Нет, серьезно. Как он собирался все это провернуть? Перерыть весь дом, как в женушкиных обеденных мелодрамах, перетряхивая ящики с бельем и секретеры? Вскрыть топором Сундук С Сокровищами в темном подвале?
Если он не сможет уничтожить улику – уничтожит хотя бы свидетеля. В этом раскладе (не желаемом, но вполне вероятном) чем больше дури найдут в крови в процессе аутопсии тела Шелли Вудс, тем легче будет объяснить насильственную смерть от ее руки слишком разошедшегося одноразового любовника.

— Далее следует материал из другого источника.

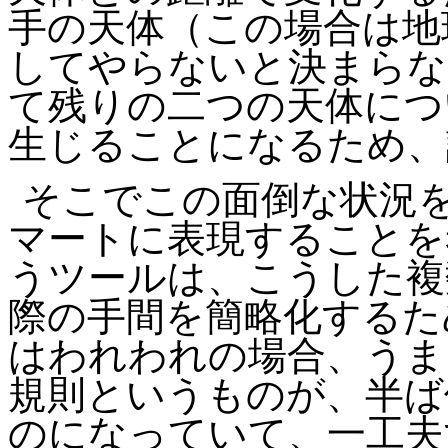
手の天体（この場合は地
してやらないと決まらな
て残りの二つの天体につ
生じることになるため、
そこでこの面倒な状況
マートに表現することを
うツールは、こうした複
際の手間を簡略化するた
はわれわれの場合、うま
規則というものが、半ば
のになっていて、一工夫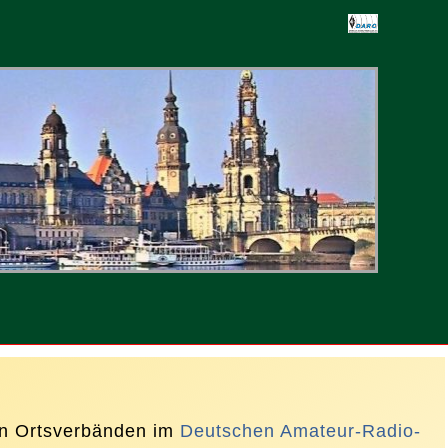
-
ten
en Ortsverbänden im
Deutschen Amateur-Radio-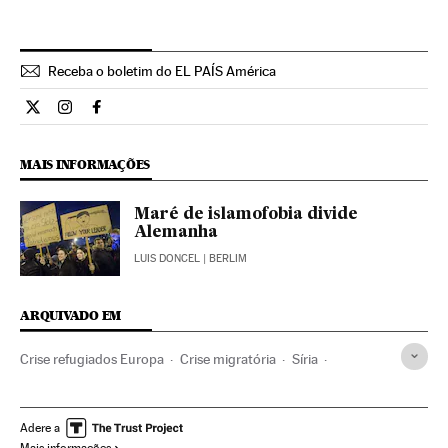
Receba o boletim do EL PAÍS América
Internacional El País Brasil en Twitter
Internacional El País Brasil en Instagram
Internacional El País Brasil en Facebook
MAIS INFORMAÇÕES
Maré de islamofobia divide
Alemanha
LUIS DONCEL
| BERLIM
ARQUIVADO EM
Crise refugiados Europa
Crise migratória
Síria
Guerra na Síria
Problemas demográficos
Imigração irregular
Crise humanitária
Refugiados
Adere a
Mais informações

Его неожиданно мутит от представленной идеалистической картины: шериф Коул, воплощение местечковой справедливости, входит в хижину и, пока пьяный ушлепок чпокает на прокисшем матрасе обколотую малолетку – ЕГО обколотую малолетку – забирает и прячет во внутренний карман (восемь лет спустя, ничего не меняется, только в подкладке на этот раз ни единой прорехи) миниатюрную, почти священную, тонкую серебряную чашу.
«С любовью, Сара».
С рассветом Шелли Вудс (он никогда не звал ее мысленно по имени, только этой_девчонкой, этой_мерзавкой) выбирается из лесу и, проклиная весь жестокий мир и до блевоты надравшись приключений на ближайший год до окончания старшей школы, попутками добирается до дома.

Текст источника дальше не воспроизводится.